=== WHAT IS REQUIRED ===
Find the line containing "Tires and wheels (67, 880)" in the entries below. Reproduce that line and each one after it to the end, exactly, with no other lines.

=== RECORDED INFORMATION ===
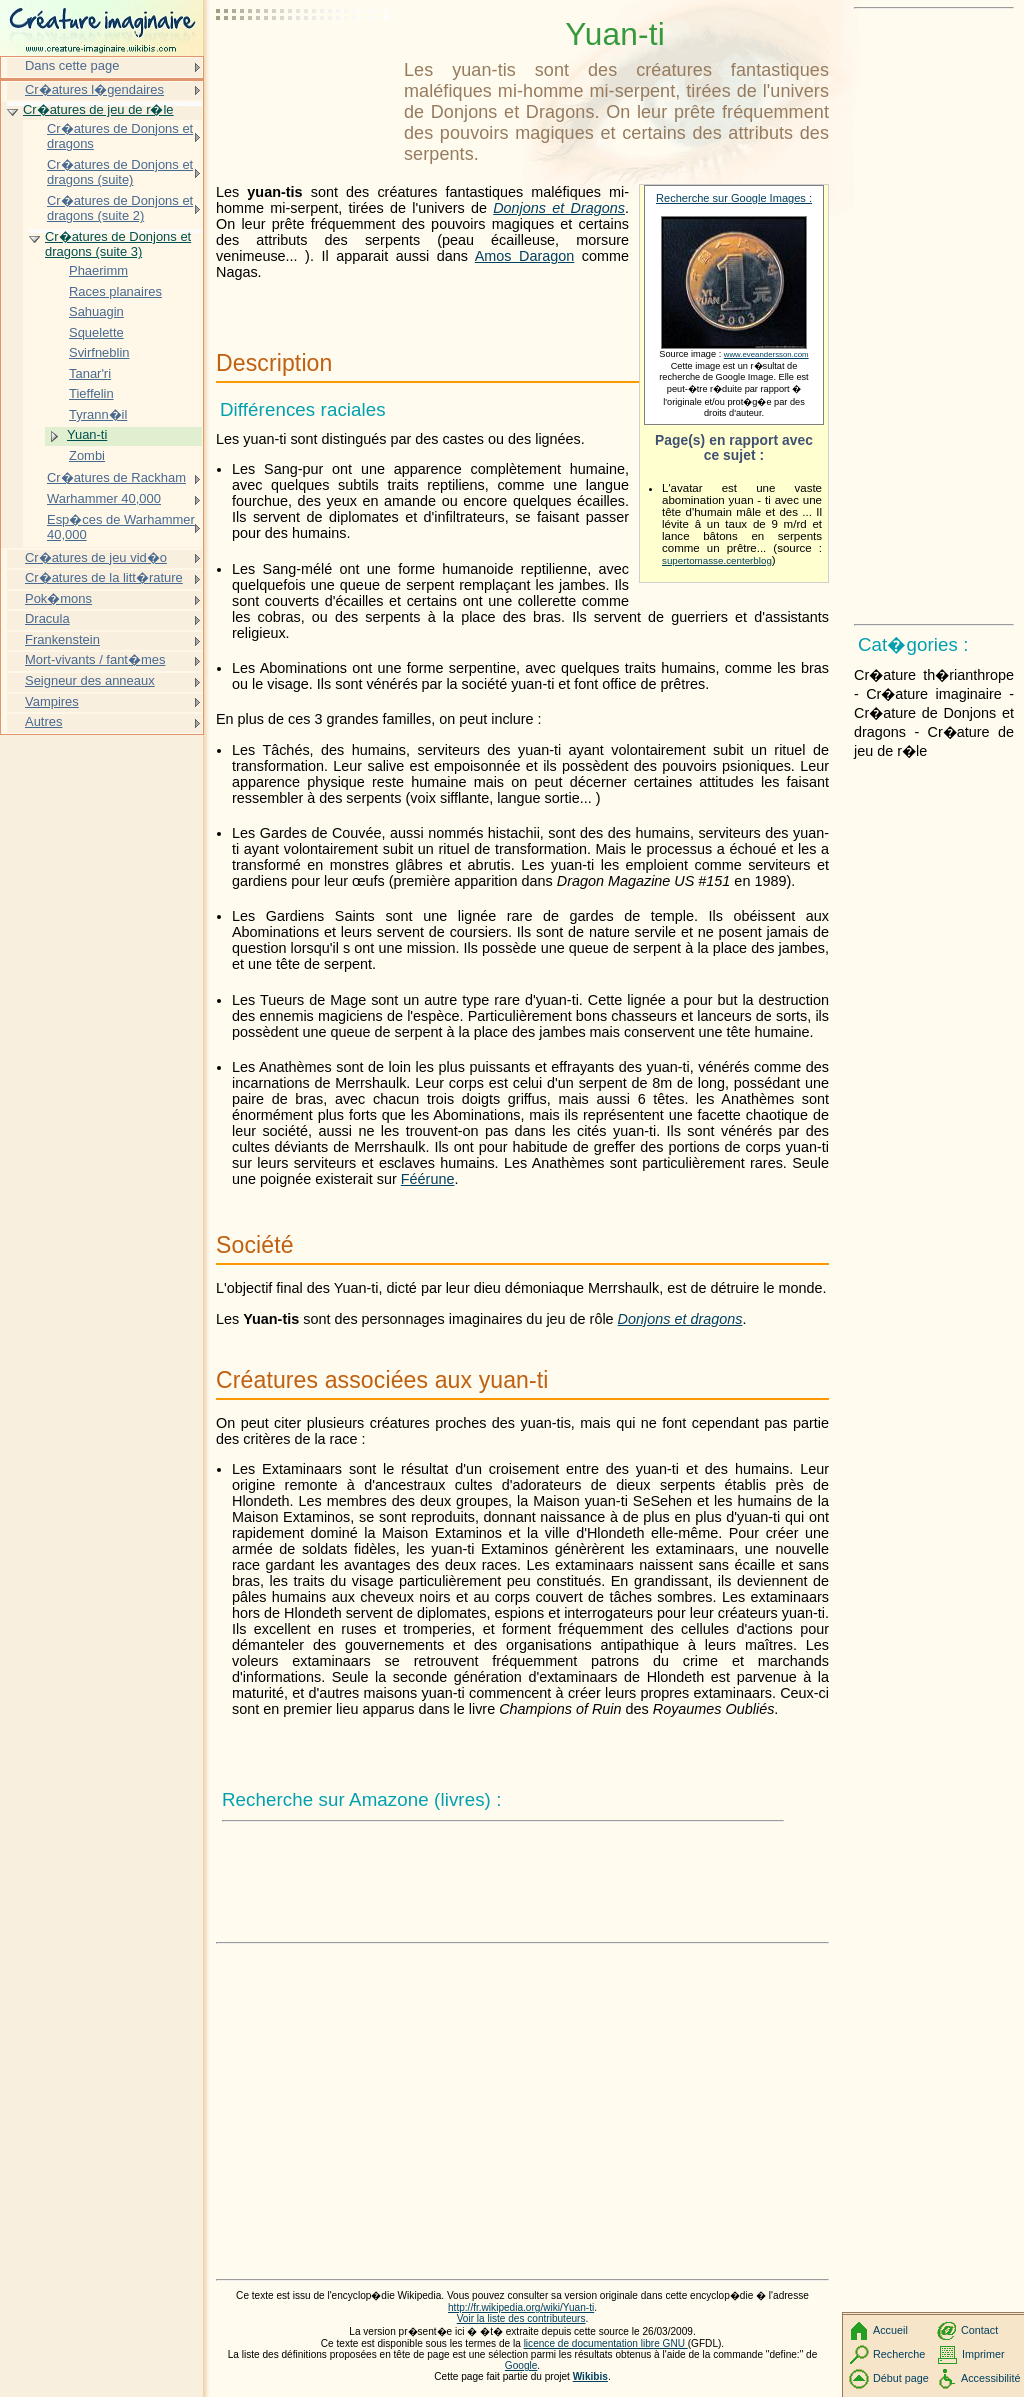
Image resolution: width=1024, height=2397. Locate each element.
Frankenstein (62, 639)
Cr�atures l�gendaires (94, 89)
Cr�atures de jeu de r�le (98, 109)
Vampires (52, 701)
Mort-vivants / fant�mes (95, 659)
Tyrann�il (98, 414)
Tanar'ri (90, 373)
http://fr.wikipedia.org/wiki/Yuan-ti (521, 2307)
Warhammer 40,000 (104, 498)
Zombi (87, 455)
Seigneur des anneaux (90, 680)
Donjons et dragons (680, 1319)
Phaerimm (98, 270)
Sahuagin (96, 311)
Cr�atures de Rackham (116, 477)
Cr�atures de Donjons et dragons (120, 136)
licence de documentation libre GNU (606, 2343)
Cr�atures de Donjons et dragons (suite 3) (118, 244)
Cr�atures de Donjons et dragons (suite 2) (120, 208)
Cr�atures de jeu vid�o (96, 557)
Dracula (47, 618)
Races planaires (115, 291)
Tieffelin (91, 393)
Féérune (428, 1179)
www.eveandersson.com (766, 354)
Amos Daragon (525, 256)
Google (521, 2365)
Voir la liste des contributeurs (521, 2318)
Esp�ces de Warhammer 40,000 (121, 527)
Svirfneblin (99, 352)
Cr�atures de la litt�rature (104, 577)
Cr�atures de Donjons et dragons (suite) (120, 172)
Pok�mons (58, 598)
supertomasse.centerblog (717, 560)
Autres (43, 721)
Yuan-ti (87, 434)
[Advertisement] (306, 65)
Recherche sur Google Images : (734, 198)
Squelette (96, 332)
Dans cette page (72, 65)
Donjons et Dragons (559, 208)
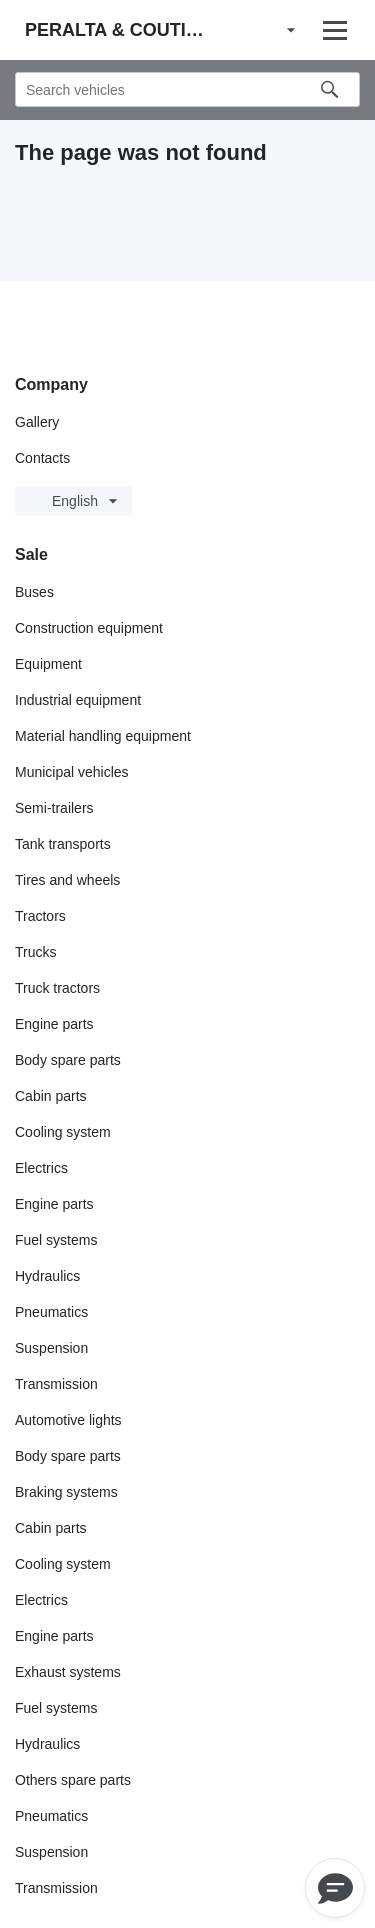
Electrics (41, 1168)
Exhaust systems (68, 1672)
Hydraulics (47, 1276)
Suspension (51, 1348)
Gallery (37, 422)
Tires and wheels (67, 880)
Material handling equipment (103, 736)
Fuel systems (56, 1240)
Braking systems (66, 1492)
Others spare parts (73, 1780)
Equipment (48, 664)
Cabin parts (51, 1096)
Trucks (35, 952)
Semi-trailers (54, 808)
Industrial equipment (78, 700)
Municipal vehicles (72, 772)
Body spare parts (68, 1060)
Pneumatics (51, 1312)
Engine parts (54, 1024)
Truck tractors (57, 988)
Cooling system (63, 1132)
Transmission (56, 1384)
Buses (34, 592)
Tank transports (63, 844)
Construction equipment (89, 628)
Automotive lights (68, 1420)
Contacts (42, 458)
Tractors (40, 916)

=== WORKED SOLUTION ===
Tires and wheels (67, 880)
Material handling equipment (103, 736)
Fuel systems (56, 1240)
Braking systems (66, 1492)
Others spare parts (73, 1780)
Equipment (48, 664)
Cabin parts (51, 1096)
Trucks (35, 952)
Semi-trailers (54, 808)
Industrial equipment (78, 700)
Municipal vehicles (72, 772)
Body spare parts (68, 1060)
Pneumatics (51, 1312)
Engine parts (54, 1024)
Truck tractors (57, 988)
Cooling system (63, 1132)
Transmission (56, 1384)
Buses (34, 592)
Tank transports (63, 844)
Construction equipment (89, 628)
Automotive lights (68, 1420)
Contacts (42, 458)
Tractors (40, 916)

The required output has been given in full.